子規、逝く(スペシャルドラマ「坂の上の雲」⑮)
スペシャルドラマ「坂の上の雲」第14回は「子規逝く」のタイトルの通り、正岡子規が亡くなることが描かれていました。
正岡子規が亡くなったのは明治35年9月19日です。
子規は明治35年9月になると体調が大変悪くなりました。9月14日に「9月14日のこと」という記事を書きましたが、これが子規の最後の作品となりました。
そして、9月18日になると非常に病状が悪くなりました。そうした状況の中で「絶筆三句」と呼ばれている次の俳句を詠みます。
糸瓜(へちま)咲て痰(たん)のつまりし仏かな
痰(たん)一斗(いっと)糸瓜の水も間に合はず
おとといのへちまの水も取らざりき
『絶筆三句』では糸瓜(へちま)のことが詠まれていますので、子規の命日は「糸瓜忌(へちまき)」と呼ばれています。
この句が詠まれた状況は、『正岡子規言行録』の中の「君が絶筆」で河東碧梧桐が書いています。

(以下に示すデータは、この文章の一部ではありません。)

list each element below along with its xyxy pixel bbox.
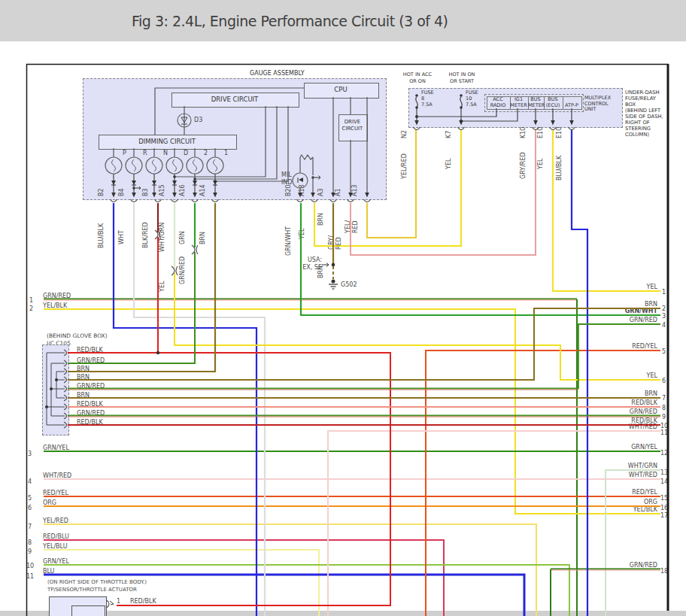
wire-r5-red-yel bbox=[426, 350, 660, 616]
wire-a14-brn-to-jc bbox=[68, 203, 215, 372]
wire-l11-blu bbox=[44, 575, 524, 616]
wire-r1-yel bbox=[553, 129, 660, 291]
wire-b2-blu-blk bbox=[114, 203, 256, 616]
indicator-bulbs bbox=[105, 157, 223, 174]
wire-jc-pin4-brn-to-r2 bbox=[68, 308, 660, 380]
diode-symbols bbox=[111, 181, 217, 185]
wiring-diagram-page: Fig 3: 2.4L, Engine Performance Circuit … bbox=[0, 0, 686, 616]
ground-g502 bbox=[322, 263, 338, 290]
wire-l7-yel-red bbox=[44, 524, 536, 616]
wire-e10-blu-blk bbox=[572, 129, 587, 616]
mil-indicator bbox=[293, 155, 320, 193]
wire-l8-red-blu bbox=[44, 540, 444, 616]
numbered-rows bbox=[44, 129, 660, 616]
wire-b4-wht bbox=[134, 203, 265, 616]
wire-a16-grn-red-to-jc bbox=[68, 252, 195, 363]
tp-sensor-pin bbox=[107, 600, 114, 608]
gauge-wires bbox=[68, 129, 660, 616]
wire-a18-yel-to-k7 bbox=[314, 129, 461, 246]
jc-c105-wires bbox=[45, 308, 660, 428]
wire-l10-grn-yel bbox=[44, 565, 569, 616]
wire-a1-gry-red-to-k10 bbox=[351, 129, 536, 255]
wire-r13-wht-grn bbox=[606, 470, 660, 616]
gauge-pin-connectors bbox=[111, 193, 371, 275]
wire-l2-yel-blk bbox=[44, 309, 660, 514]
gauge-internals bbox=[105, 88, 367, 193]
fuse-box-internals bbox=[414, 94, 575, 129]
wire-a13-yel-red-to-n2 bbox=[367, 129, 416, 238]
wiring-layer bbox=[0, 0, 686, 616]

それによると、妹律が紙を貼りつけた書板を子規に渡し、碧梧桐が筆を渡すと子規は最後の力を振り絞るかのような感じで、まず「糸瓜(へちま)咲て痰(たん)のつまりし仏かな」と書くと子規は筆を投げ出し、痰がでて、それを切るのに苦労したあとに「痰(たん)一斗(いっと)糸瓜(へちま)の水も間に合はず」と書き、その後、苦しそうにしながら「おとといのへちまの水も取らざりき」と書いています。
スペシャルドラマ「坂の上の雲」で描写されたのは誇張ではないようです。「君が絶筆」には、子規が「絶筆三句」をどのような状況で書いたかが詳しく書かれています。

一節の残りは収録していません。